§ REQUIREMENT
Find the string "отели" in the entries and copy each line that has it.

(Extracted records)
=== Begin Enclosure ===

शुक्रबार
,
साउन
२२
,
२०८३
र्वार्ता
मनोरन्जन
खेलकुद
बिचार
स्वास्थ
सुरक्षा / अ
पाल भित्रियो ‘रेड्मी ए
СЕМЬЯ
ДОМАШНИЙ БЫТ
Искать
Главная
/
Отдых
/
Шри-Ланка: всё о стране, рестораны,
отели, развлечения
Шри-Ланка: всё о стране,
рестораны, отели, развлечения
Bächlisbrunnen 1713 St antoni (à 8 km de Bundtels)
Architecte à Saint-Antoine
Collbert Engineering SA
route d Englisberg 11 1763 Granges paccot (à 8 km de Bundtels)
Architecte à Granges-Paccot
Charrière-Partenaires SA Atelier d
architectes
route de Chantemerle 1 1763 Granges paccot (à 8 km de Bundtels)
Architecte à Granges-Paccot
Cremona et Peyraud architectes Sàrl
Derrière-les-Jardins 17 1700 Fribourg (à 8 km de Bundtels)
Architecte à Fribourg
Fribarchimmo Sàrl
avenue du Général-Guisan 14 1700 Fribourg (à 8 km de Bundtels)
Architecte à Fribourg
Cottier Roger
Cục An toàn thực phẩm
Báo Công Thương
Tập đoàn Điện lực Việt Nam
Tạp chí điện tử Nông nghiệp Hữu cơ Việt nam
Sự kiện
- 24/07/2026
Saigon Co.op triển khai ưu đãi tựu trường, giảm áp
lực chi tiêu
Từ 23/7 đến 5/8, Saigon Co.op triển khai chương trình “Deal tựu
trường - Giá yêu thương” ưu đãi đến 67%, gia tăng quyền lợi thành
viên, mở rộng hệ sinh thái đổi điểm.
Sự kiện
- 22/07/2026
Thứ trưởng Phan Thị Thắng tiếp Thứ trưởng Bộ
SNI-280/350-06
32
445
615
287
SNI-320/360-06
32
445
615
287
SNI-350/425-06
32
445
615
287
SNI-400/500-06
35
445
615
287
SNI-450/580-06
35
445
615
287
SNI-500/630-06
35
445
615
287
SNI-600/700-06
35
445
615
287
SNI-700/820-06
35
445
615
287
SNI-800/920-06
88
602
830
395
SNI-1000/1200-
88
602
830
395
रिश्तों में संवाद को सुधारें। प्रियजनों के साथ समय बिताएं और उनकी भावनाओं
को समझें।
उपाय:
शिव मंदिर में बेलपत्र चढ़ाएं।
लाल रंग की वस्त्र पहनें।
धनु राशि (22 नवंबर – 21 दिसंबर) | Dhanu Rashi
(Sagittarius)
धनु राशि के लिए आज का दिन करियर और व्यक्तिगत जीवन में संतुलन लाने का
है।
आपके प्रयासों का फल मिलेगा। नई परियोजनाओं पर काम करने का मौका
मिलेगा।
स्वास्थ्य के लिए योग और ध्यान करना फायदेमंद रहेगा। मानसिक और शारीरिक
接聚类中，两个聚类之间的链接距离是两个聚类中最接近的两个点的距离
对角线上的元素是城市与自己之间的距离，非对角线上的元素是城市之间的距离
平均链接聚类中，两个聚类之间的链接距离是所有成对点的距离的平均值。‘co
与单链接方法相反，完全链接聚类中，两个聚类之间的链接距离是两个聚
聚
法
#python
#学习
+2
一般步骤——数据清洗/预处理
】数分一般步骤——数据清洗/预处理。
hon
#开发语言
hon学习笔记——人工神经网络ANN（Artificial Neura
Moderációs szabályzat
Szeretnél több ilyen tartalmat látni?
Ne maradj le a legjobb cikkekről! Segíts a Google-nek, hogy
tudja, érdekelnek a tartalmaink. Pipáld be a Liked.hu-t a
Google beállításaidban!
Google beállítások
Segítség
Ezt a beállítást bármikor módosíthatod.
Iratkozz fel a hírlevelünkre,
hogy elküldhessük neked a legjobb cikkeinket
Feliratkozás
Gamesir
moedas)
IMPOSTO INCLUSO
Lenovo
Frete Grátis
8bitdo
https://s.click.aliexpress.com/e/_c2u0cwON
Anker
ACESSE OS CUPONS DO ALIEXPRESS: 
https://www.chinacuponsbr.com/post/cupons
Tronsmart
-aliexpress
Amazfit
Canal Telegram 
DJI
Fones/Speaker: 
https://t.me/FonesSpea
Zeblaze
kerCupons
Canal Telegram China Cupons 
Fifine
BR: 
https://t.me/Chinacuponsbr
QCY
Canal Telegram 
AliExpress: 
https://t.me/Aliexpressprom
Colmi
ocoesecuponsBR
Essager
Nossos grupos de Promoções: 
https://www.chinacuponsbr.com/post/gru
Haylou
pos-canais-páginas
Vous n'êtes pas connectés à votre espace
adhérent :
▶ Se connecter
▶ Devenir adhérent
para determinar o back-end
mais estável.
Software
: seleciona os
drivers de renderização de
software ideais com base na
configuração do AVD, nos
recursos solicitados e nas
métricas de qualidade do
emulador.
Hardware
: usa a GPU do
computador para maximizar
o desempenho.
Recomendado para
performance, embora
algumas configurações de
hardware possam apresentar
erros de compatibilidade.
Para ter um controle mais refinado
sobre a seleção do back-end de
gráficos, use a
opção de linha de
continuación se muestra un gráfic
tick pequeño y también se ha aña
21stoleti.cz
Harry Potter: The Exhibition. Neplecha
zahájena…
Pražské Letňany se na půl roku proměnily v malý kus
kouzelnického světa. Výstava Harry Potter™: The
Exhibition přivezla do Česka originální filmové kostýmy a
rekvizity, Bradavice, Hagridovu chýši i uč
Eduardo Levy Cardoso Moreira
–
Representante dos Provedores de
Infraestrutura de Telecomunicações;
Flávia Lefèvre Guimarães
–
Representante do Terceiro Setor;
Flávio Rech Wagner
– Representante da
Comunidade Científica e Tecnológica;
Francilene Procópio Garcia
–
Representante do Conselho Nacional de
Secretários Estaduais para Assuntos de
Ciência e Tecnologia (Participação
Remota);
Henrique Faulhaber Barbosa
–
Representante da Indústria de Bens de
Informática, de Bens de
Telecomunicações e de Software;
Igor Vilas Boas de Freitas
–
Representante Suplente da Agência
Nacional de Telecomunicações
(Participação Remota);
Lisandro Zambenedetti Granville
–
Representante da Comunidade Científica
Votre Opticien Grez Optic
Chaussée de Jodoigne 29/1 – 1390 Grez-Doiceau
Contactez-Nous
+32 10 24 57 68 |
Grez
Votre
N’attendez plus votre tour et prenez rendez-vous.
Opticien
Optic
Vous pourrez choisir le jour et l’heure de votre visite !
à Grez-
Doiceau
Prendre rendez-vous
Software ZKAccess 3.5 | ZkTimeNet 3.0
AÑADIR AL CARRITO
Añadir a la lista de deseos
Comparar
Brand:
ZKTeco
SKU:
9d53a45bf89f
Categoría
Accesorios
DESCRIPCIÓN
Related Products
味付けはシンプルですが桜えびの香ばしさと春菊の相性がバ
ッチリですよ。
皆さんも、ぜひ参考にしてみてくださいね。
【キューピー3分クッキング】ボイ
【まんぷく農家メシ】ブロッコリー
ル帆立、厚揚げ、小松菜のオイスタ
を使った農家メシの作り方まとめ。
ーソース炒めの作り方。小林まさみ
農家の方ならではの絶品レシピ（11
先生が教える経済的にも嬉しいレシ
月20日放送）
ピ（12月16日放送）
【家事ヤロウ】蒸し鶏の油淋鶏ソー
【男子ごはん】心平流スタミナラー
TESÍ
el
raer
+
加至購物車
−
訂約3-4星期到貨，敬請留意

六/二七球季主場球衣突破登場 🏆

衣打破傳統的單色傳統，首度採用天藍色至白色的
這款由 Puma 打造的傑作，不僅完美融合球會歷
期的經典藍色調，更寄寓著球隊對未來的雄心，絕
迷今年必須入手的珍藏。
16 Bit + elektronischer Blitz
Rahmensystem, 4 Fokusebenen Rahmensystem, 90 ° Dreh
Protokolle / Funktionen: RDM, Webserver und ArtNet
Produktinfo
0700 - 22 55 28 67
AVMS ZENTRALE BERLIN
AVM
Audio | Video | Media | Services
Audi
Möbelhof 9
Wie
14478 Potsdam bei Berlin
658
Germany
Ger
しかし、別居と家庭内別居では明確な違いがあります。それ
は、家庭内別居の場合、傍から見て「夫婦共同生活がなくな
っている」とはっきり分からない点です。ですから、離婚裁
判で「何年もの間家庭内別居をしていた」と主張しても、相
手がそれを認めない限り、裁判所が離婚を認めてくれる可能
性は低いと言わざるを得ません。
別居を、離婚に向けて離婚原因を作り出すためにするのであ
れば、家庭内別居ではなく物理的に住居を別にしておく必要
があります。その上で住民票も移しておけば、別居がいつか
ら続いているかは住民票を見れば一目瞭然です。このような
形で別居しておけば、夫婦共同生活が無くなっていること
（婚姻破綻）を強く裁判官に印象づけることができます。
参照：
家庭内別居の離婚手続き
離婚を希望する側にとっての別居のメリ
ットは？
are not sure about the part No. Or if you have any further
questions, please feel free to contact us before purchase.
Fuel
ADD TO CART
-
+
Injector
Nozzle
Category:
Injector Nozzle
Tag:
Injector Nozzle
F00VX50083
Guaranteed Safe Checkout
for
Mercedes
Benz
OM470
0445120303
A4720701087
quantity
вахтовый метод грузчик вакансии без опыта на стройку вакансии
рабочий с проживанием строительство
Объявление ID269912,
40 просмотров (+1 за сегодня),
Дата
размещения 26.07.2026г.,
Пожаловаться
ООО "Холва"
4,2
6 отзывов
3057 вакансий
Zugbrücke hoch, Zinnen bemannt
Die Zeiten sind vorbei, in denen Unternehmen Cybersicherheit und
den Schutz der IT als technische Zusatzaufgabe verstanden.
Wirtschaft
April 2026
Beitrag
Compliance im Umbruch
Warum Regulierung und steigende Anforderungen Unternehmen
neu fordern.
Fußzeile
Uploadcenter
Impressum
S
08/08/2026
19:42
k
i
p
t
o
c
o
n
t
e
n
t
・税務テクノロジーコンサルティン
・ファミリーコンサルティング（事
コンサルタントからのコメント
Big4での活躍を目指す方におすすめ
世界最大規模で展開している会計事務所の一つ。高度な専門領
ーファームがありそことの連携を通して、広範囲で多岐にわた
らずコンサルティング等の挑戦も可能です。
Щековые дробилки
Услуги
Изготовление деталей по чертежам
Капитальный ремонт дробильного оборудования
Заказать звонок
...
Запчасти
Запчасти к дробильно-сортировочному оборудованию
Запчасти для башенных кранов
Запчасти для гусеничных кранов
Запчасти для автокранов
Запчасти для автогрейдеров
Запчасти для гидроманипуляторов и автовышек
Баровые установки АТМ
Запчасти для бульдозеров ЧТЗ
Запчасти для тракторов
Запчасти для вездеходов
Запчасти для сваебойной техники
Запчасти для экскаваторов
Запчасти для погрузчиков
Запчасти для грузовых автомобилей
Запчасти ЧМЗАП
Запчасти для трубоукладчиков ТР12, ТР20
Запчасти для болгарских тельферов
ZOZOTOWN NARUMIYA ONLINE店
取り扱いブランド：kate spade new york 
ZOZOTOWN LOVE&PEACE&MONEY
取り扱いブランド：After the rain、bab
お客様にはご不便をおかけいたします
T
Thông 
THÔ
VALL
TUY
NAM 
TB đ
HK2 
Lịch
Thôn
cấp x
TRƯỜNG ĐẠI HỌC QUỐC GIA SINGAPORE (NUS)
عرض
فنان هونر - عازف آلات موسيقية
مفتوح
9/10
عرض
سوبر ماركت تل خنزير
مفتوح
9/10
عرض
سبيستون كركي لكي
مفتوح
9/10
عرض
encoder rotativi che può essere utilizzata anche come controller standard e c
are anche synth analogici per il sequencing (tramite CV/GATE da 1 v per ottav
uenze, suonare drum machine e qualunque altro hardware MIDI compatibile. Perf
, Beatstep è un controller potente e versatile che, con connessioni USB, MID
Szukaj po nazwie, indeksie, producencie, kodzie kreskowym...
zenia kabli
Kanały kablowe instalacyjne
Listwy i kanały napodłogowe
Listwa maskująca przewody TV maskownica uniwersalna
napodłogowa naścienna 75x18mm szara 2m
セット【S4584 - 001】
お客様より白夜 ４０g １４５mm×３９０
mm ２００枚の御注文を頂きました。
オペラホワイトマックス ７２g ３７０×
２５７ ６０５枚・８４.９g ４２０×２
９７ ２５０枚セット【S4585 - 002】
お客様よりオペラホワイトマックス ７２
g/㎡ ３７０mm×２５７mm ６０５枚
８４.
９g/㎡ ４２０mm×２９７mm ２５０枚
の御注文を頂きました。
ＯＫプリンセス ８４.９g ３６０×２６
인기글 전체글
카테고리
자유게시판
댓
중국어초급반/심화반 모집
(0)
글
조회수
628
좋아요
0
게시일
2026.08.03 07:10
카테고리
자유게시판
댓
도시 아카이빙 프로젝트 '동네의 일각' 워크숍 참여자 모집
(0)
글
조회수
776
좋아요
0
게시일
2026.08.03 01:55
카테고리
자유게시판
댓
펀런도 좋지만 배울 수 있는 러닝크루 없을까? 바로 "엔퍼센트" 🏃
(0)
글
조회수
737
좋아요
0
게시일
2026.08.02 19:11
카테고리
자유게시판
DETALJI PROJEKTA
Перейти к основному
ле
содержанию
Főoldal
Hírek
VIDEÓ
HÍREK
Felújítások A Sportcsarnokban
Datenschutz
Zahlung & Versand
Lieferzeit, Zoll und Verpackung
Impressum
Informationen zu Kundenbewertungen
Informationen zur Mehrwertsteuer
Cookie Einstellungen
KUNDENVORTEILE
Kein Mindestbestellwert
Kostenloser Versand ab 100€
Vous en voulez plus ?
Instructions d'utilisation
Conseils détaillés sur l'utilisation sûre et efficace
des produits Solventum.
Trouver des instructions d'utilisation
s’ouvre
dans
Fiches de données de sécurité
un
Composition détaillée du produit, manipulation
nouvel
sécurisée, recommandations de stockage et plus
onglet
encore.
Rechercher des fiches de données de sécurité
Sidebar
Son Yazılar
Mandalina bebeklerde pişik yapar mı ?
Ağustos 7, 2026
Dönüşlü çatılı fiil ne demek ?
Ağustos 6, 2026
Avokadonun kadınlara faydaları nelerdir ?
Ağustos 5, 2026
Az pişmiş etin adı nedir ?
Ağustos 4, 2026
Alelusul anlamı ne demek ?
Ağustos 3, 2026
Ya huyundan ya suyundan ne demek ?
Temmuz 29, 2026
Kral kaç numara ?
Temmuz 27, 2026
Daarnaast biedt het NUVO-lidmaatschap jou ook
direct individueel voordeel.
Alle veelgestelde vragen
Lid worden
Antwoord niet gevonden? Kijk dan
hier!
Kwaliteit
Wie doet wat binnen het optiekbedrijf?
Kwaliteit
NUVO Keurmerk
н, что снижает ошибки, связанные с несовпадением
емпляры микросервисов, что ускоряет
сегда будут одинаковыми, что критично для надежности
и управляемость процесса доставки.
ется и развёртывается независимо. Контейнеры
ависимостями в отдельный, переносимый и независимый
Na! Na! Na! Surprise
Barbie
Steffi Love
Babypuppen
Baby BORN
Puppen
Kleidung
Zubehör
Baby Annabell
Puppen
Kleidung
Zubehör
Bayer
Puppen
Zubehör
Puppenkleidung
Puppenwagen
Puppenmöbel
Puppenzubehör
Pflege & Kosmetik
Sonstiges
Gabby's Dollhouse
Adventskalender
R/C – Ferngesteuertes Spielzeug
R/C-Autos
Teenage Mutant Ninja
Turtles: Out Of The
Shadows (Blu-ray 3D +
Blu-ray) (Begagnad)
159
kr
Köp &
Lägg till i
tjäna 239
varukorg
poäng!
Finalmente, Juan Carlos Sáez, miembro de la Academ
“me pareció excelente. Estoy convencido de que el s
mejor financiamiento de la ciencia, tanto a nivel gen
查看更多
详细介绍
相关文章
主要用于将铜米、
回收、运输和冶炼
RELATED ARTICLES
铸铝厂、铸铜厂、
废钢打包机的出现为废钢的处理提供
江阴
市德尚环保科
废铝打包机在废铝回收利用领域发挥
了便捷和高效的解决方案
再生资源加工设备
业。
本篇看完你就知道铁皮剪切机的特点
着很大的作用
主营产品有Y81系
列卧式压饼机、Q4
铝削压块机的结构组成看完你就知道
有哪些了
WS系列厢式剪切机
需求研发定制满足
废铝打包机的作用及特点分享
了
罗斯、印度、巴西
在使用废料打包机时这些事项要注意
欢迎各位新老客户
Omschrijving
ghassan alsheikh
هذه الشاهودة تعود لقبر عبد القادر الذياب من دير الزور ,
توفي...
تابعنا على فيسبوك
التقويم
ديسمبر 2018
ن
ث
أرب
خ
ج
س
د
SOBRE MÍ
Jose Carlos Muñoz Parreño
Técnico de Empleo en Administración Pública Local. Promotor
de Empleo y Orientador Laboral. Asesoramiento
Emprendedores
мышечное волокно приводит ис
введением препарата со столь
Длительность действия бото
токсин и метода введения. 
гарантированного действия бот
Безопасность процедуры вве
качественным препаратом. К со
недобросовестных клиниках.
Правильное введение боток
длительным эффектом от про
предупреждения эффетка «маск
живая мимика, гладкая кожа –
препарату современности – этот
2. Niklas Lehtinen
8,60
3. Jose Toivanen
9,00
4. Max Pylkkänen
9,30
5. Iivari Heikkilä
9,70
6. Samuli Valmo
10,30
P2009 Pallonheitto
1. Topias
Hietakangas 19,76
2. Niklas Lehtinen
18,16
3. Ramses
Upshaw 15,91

=== End Enclosure ===

§ EXERCISE OUTPUT
отели, развлечения
рестораны, отели, развлечения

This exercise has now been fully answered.